What the task asks
For the records that follow, please set down exactly the lines between the one holding "и вернуть свежий взгляд" and the one holding "без дорогих средств", inclusive, and only those.

[Data for this task — start]

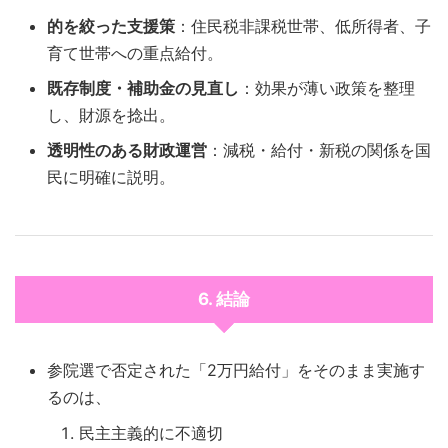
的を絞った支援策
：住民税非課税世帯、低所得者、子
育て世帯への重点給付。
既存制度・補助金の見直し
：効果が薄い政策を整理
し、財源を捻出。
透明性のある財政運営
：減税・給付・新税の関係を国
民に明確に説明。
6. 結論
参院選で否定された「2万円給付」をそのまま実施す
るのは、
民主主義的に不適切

[Data for this task — finish]
[Data for this task — start]

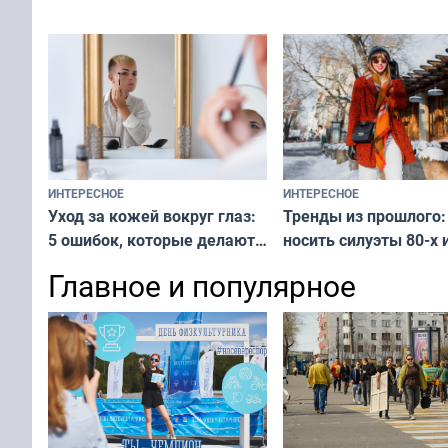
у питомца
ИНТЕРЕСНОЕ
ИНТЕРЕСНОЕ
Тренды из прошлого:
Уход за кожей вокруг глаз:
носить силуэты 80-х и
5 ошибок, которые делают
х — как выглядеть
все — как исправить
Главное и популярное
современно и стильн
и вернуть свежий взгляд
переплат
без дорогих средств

[Data for this task — finish]

Answer to this task
и вернуть свежий взгляд
переплат
без дорогих средств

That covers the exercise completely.